Signal es capaz de desnudarlo, aunque se trate de un producto televisivo de ese mismo engranaje lucrativo que tanto envenena y bestializa. Y, cuidado. No nos engañemos. Su sinceridad, su honrado virtuosismo, no está determinado por ningún sentimiento de emancipación ni de revolución. No es, siquiera, una queja. Es, solamente, una secuela de esa contradicción tan pigliana: si una ficción de este tipo pretende alguna trascendencia, debe exponer a la propia madre que lo parió.
Sin embargo, su cuna no invalida su virtud así como una falsa moral no invalida su fe. Hay aquí, pese a quien le pese, un verdadero guión genial que sostiene a la serie. En las reiteradas idas y vueltas en una temporalidad omnipresente, los detectives se estrellan contra la institución policial que se alimenta de la corrupción con la misma voracidad con que la gangrena se traga la carne.

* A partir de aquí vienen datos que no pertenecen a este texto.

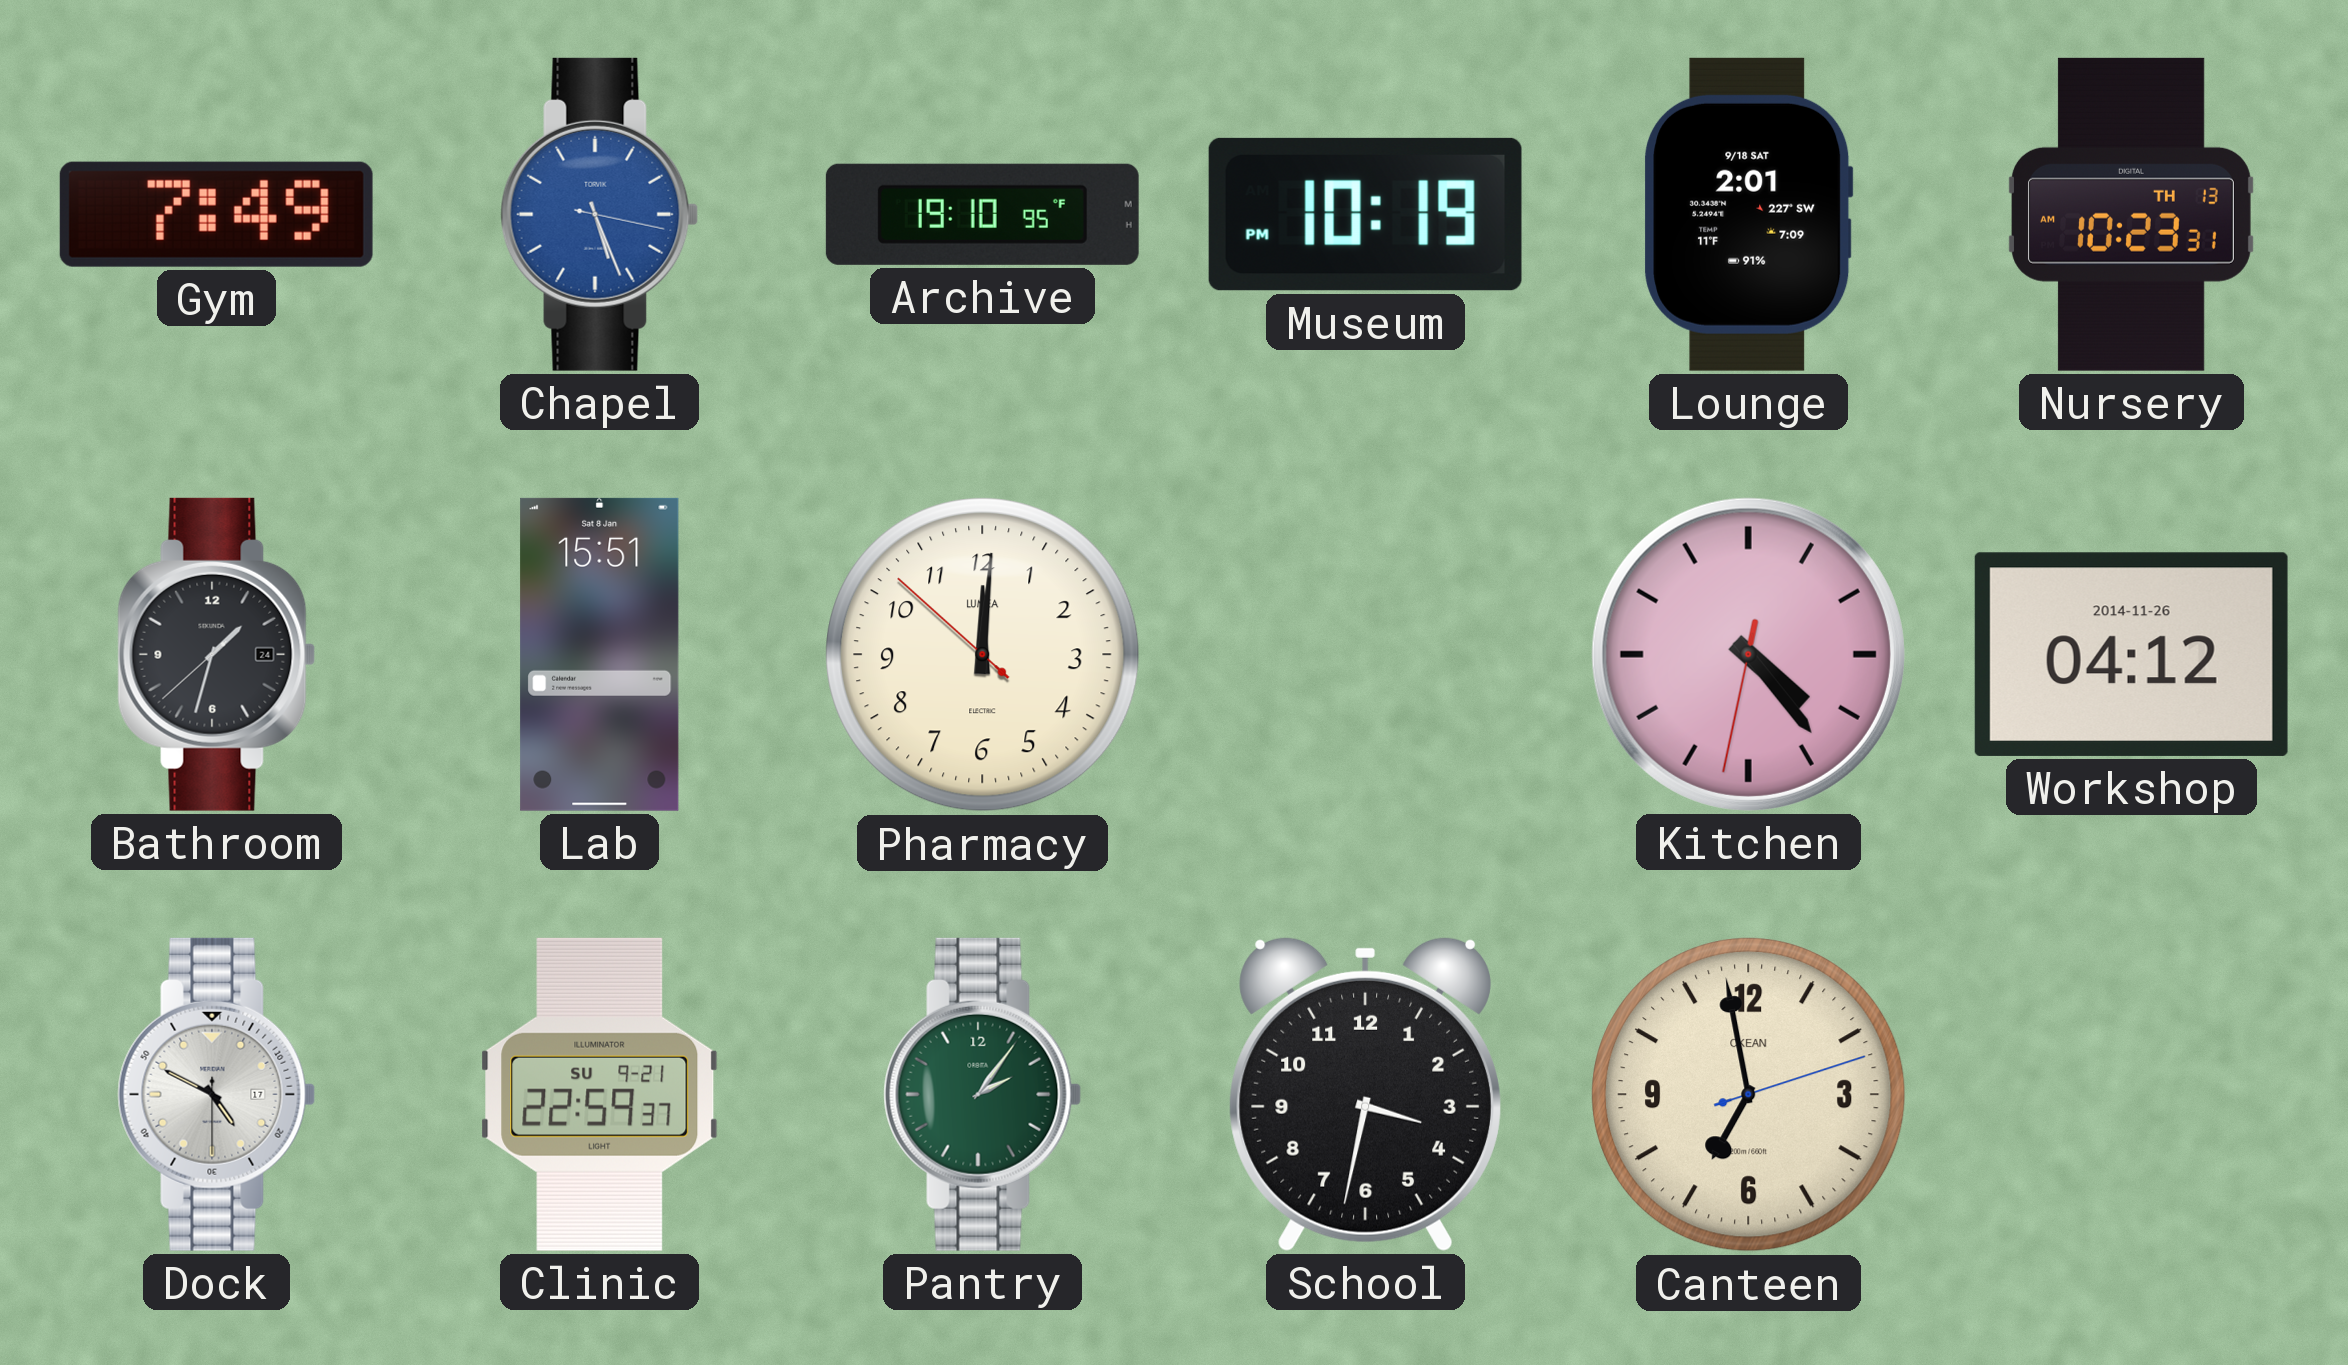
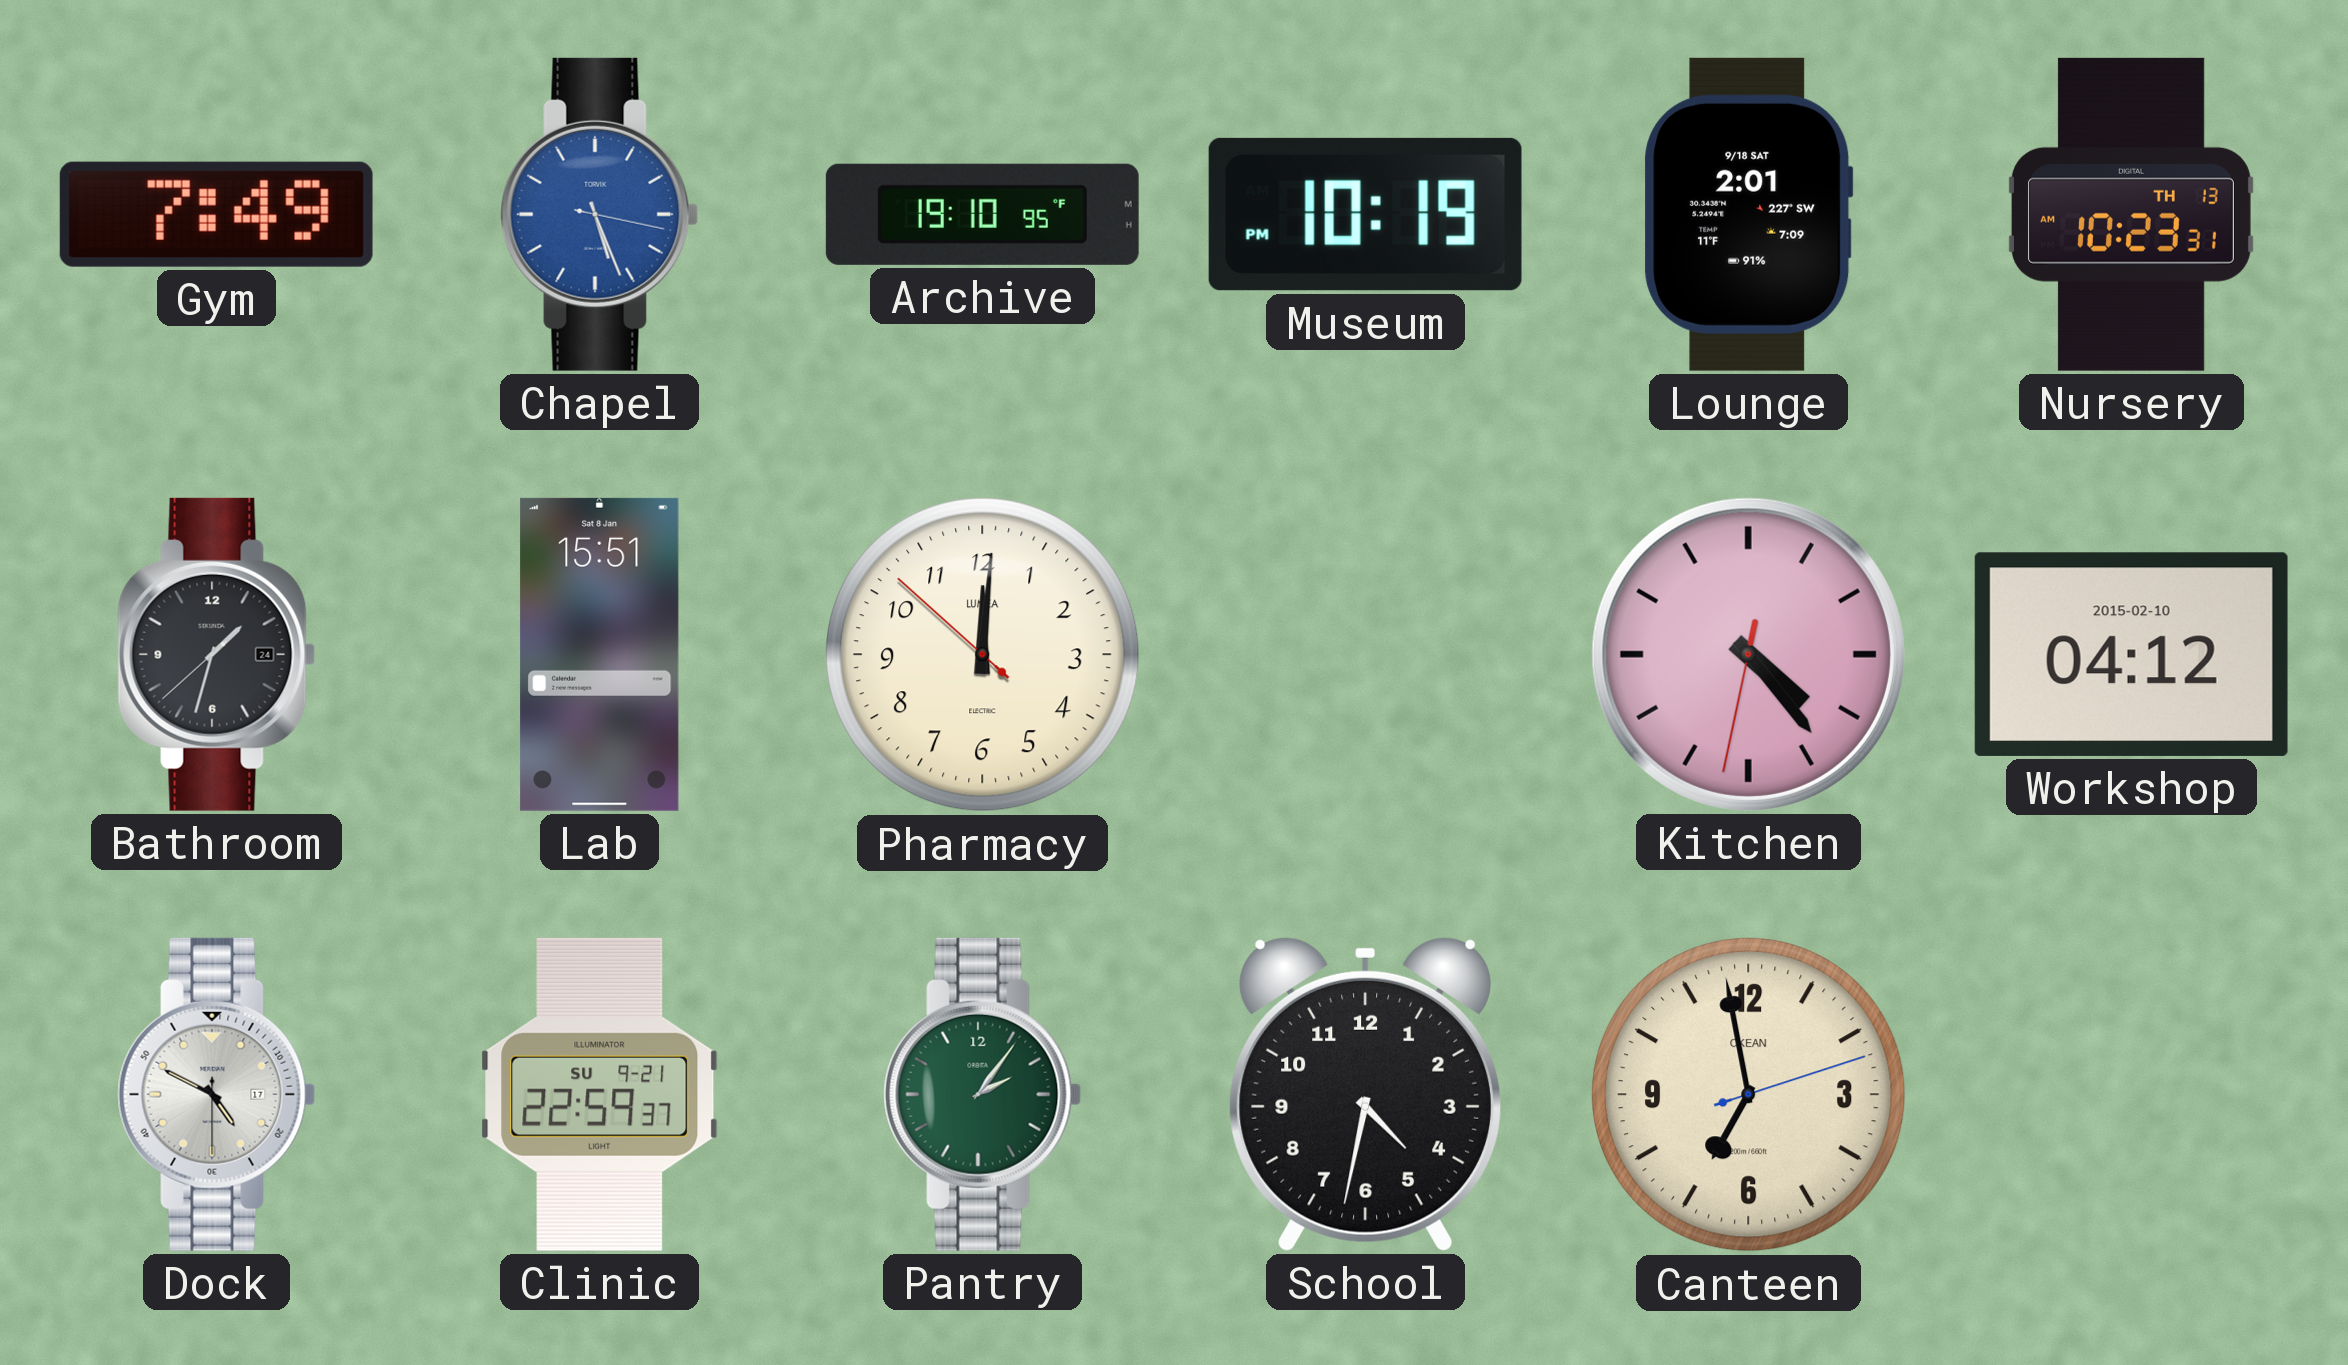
Workshop date: 2014-11-26 -> 2015-02-10
School: 3:32 -> 4:32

Aún así, perseveran. Desgastan sus fuerzas pero porfían en sus propósitos. Son reincidentes de una determinación implacable, no porque sus principios sean el dogma que los empuja, sino porque su sufrimiento se los exige: el analista Hae-Yoon, como si de una ilícita sentencia se tratara, intenta revocar la culpa que suicidó a su hermano; la jefa de la sección de Crímenes Irresueltos, Soo-Hyun intenta desentrañar la repentina desaparición de su primer jefe, su paciente mentor, su gran amor, hace quince años, la ausencia sin luto de ese hombre cuya voz resuena en el walkie talkie sin que ella siquiera lo presienta; Jae-Han, el implacable detective del pasado, el que sólo dispone de un par de minutos para comunicarse con el futuro, trata de indemnizarse ante sus errores, acarrear algo de consuelo a las víctimas cuyo sufrimiento no fue capaz de evitar y, de paso, acallar tan sólo un poco su abrumadora soledad.

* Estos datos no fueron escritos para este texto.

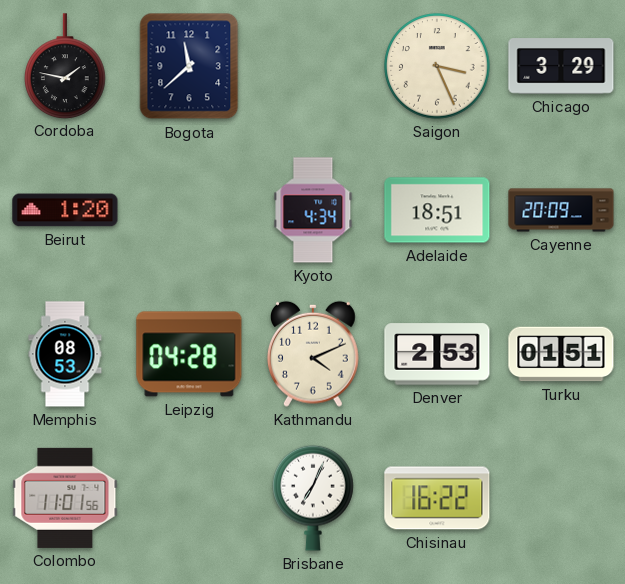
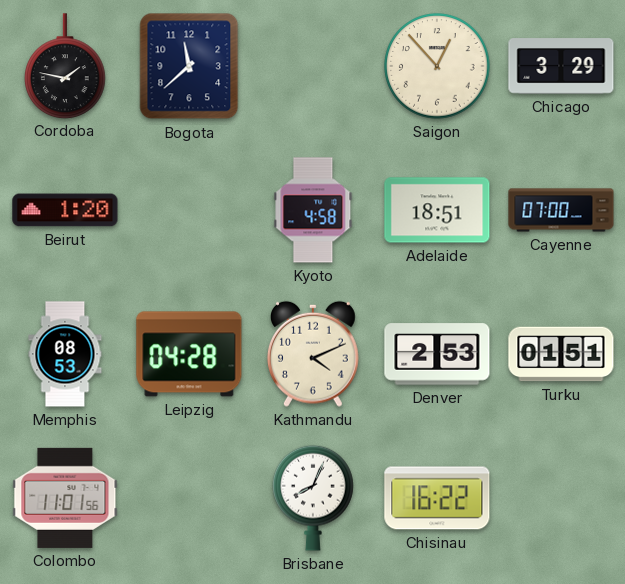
Saigon: 3:26 -> 12:53
Kyoto: 4:34 -> 4:58
Cayenne: 20:09 -> 07:00
Brisbane: 7:04 -> 8:04
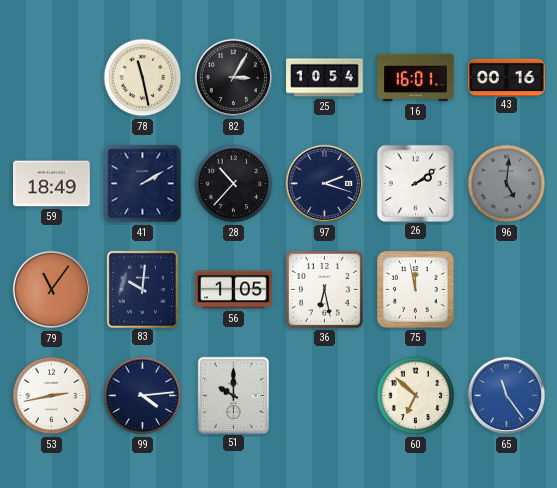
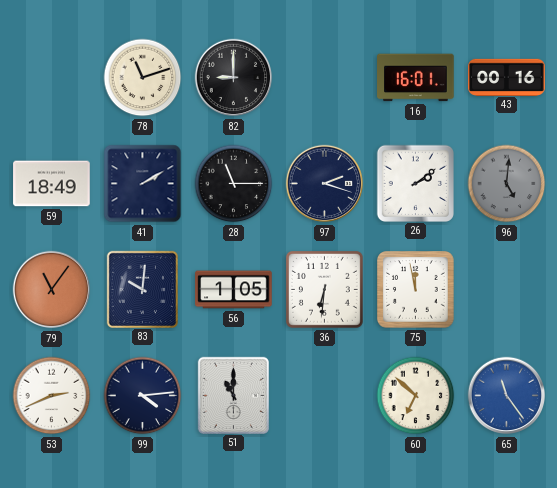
78: 11:28 -> 11:12
82: 3:05 -> 9:00
25: 10:54 -> none
28: 10:37 -> 11:15
36: 6:28 -> 6:31
53: 2:43 -> 2:41
51: 10:00 -> 11:00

Nobleza obliga, es necesario reconocer que la excelencia de un guión es visible no sólo en la organización de la trama sino también, y sobre todo, en la encarnadura que un actor le brinda a su personaje. Sin esta transferencia de destinos, la historia se quedaría sin transporte. Y en Signal, las actuaciones son sobresalientes. Más allá de que la exteriorización del sufrimiento, en apariencia muy desmadrada, nos resulte exagerada, podemos entender que es parte de una cultura que se nos aparece lejana. Aún así, creemos en su sufrimiento. Y si creemos en ello, confiamos en la ficción.
Signal fue un suceso en su primera y única temporada. Replicada hasta el cansancio en los blogs de recomendaciones, los derechos para su reproducción han sido vendidos en casi todos los países de Europa. No nos extraña. ¿Cómo podría? Ella es propietaria de una gran virtud, que no es otra que escapar de los lugares comunes y los golpes bajos. En esta enorme feria de producciones audiovisuales, esta serie ha sabido sobresalir con crédito propio. Al fin y al cabo, si vamos a recorrer esta góndola casi interminable de ofertas televisivas, echemos al carro, al menos, a las más sabrosas.